(Given data)
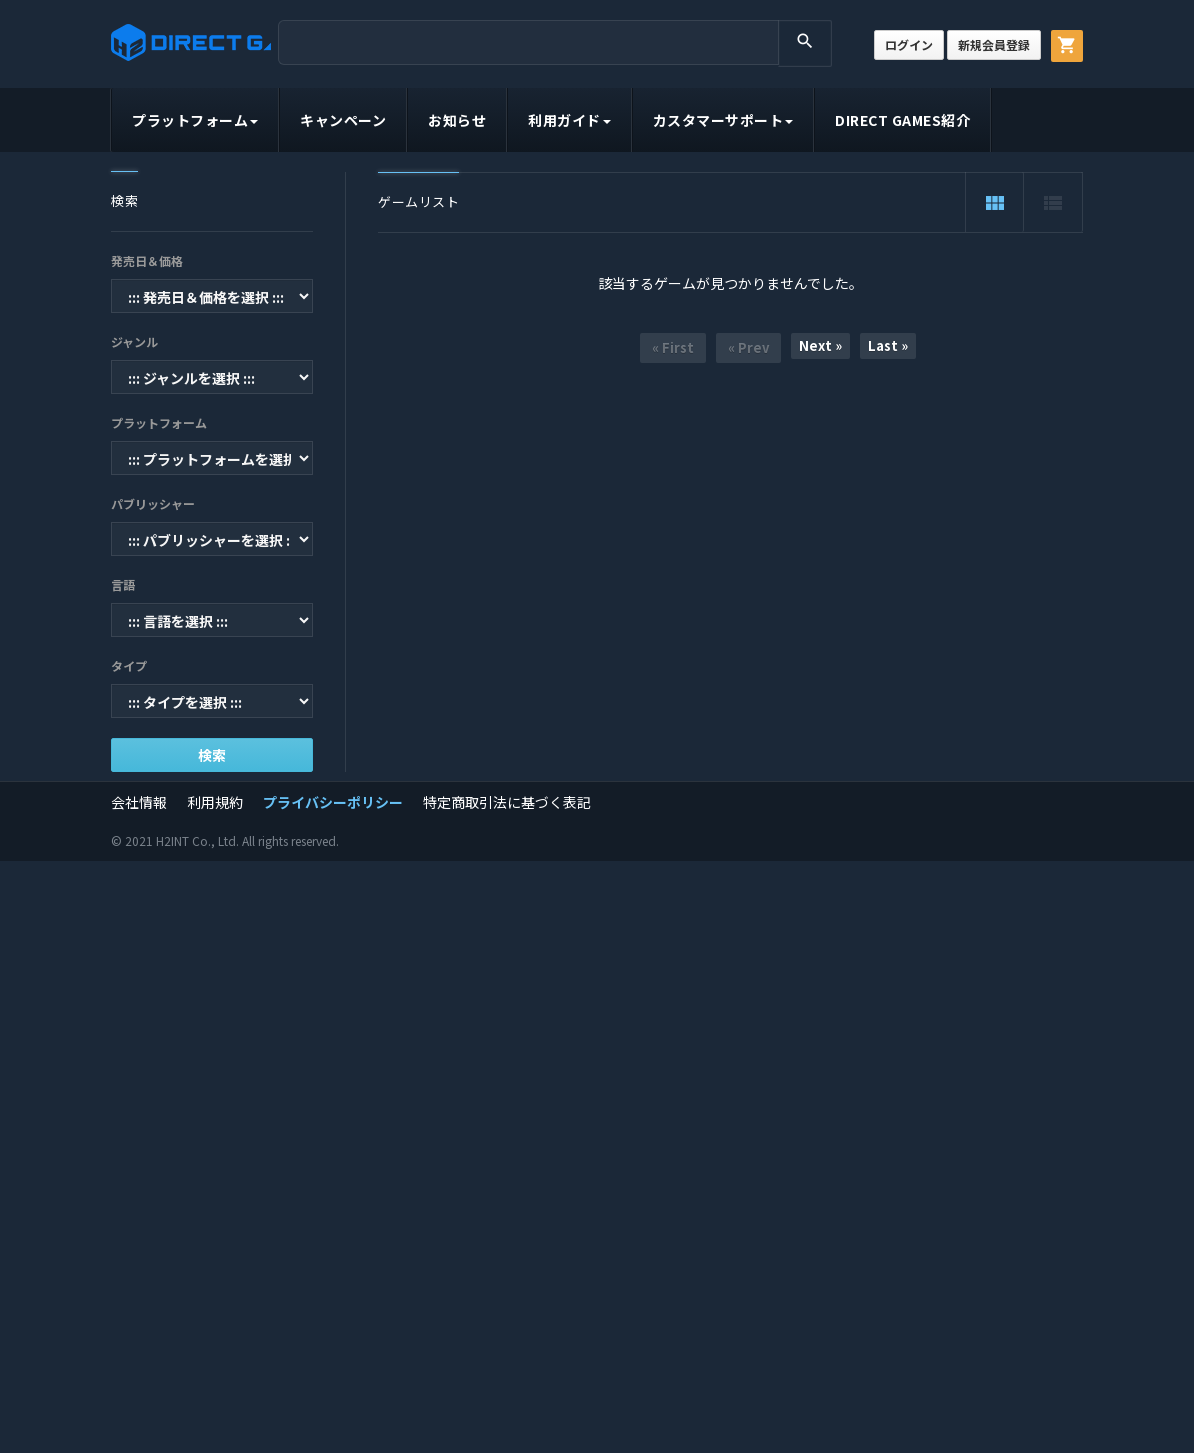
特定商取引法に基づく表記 (507, 802)
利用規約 (215, 802)
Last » (888, 345)
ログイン (909, 44)
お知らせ (457, 120)
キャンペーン (343, 120)
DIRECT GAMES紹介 (902, 120)
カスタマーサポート (723, 120)
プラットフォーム (195, 120)
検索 (212, 755)
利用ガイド (569, 120)
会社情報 (139, 802)
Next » (820, 345)
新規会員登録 (994, 44)
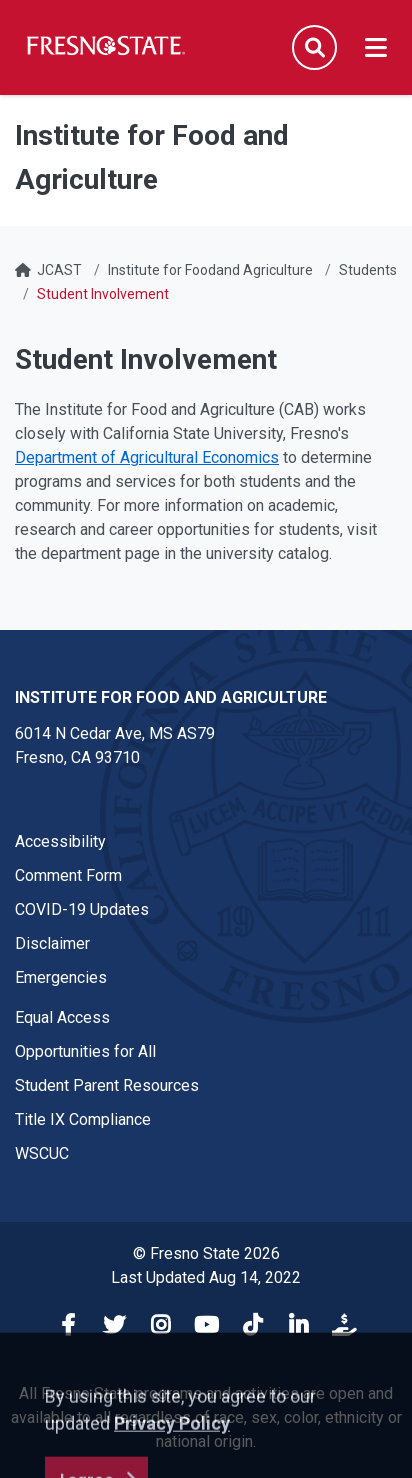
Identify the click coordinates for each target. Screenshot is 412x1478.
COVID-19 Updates (82, 909)
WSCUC (42, 1153)
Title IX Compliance (83, 1119)
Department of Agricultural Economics (147, 457)
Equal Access (62, 1017)
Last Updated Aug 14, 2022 (206, 1277)
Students (368, 270)
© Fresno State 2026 (206, 1253)
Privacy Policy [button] (172, 1453)
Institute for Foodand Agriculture (210, 270)
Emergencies (61, 977)
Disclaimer (52, 943)
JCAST (59, 270)
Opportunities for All (85, 1051)
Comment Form (68, 875)
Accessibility (60, 841)
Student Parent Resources (107, 1085)
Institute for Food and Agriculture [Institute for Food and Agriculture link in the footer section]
(End Given data)
What is needed:
Each line, beginning at the one that contains "Students (368, 270)" and continuing through the end of the records, must be written out exactly, first and last included.

Output for this exercise:
Students (368, 270)
© Fresno State 2026 (206, 1253)
Privacy Policy [button] (172, 1453)
Institute for Foodand Agriculture (210, 270)
Emergencies (61, 977)
Disclaimer (52, 943)
JCAST (59, 270)
Opportunities for All (85, 1051)
Comment Form (68, 875)
Accessibility (60, 841)
Student Parent Resources (107, 1085)
Institute for Food and Agriculture [Institute for Food and Agriculture link in the footer section]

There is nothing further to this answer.